Wednesday, April 27, 2016

Notes From The Field: Rainy Day Blues

Well, like much of the Midwest it seems, we have had another day of bleak skies and soaking rain. I'm sure the trees and flowering plants love all the the moisture, but the humans I know are anxious for sunshine and warmth. We two-leggeds are ready to get on with our spring activities like gardening, taking brisk walks and relaxing on the deck....our time will come soon, I'm sure.

Such dreary weather calls for a delightful visit to the library! Amid my errands today, I stopped by the public library to exchange books, some of them half-read and abandoned. I don't like giving up on books, but sometimes half way through, I admit that I find the writing lackluster and that I'm just plodding through. I know some people who will plug away and finish any book once started, but I'm not one of them. I do admit to being a bit disappointed in myself for my lack of that bit of stick-to-it character, but I love reading so much that it doesn't seem worth it to waste my time on something that doesn't engage me. I suppose it's related to that "clean plate club" thing many of us grew up with. You eat whatever is on your plate, whether you like it or not. I didn't grow up in such a home, so I take my library books back half read and when I don't enjoy what I'm eating, I leave food on my plate. 

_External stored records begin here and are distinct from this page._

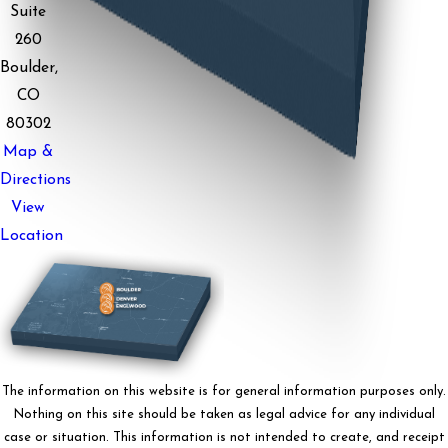
Suite
260
Boulder,
CO
80302
Map &
Directions
View
Location
The information on this website is for general information purposes only.
Nothing on this site should be taken as legal advice for any individual
case or situation. This information is not intended to create, and receipt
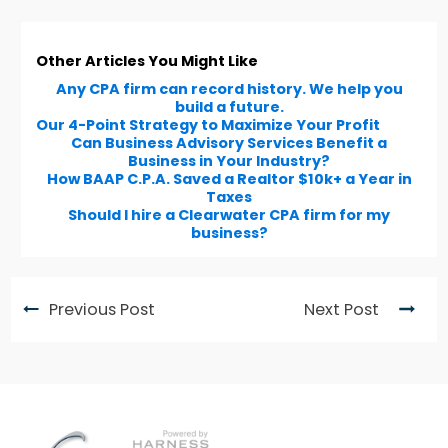
Other Articles You Might Like
Any CPA firm can record history. We help you
build a future.
Our 4-Point Strategy to Maximize Your Profit
Can Business Advisory Services Benefit a
Business in Your Industry?
How BAAP C.P.A. Saved a Realtor $10k+ a Year in
Taxes
Should I hire a Clearwater CPA firm for my
business?
Previous Post
Next Post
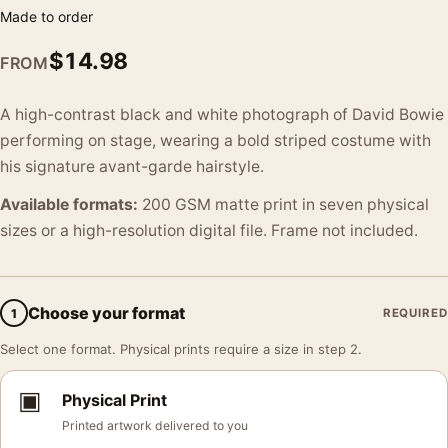
Made to order
$
14.98
FROM
A high-contrast black and white photograph of David Bowie
performing on stage, wearing a bold striped costume with
his signature avant-garde hairstyle.
Available formats:
200 GSM matte print in seven physical
sizes or a high-resolution digital file. Frame not included.
Choose your format
1
REQUIRED
Select one format. Physical prints require a size in step 2.
▣
Physical Print
Printed artwork delivered to you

But, this also means that when I don't finish a book I don't get the small pleasure of listing the title and author in my little green book that contains a running log of books read since 2009. I suppose I could win this one too, by starting another list of "books unfinished",  but I'd be afraid such a list would be longer than the one containing books read beginning to end. I do always check out far more books than I can get read in the time I have them, but find myself picking up all manner of things, especially from the new book shelf, that catch my eye. From the stack above, I'll probably dip into each of them a bit and stick with one....for awhile anyway. Maybe if it's good enough, I'll be enthralled and transported and the memory of it will be noted in my little green book with the title, author and the date the last page was turned.

Today I also photographed the last suite of pieces from the Art of Wonder series, as I plan to add them to my Etsy shop in the coming days. I'll share them here now....no.1 through 9 of the The Art of Wonder, Suite 3. This suite has some of my favorite pieces from the whole series, so it's nice for me to see them again in the light of day, so to speak. All are mixed media drawings dipped in beeswax.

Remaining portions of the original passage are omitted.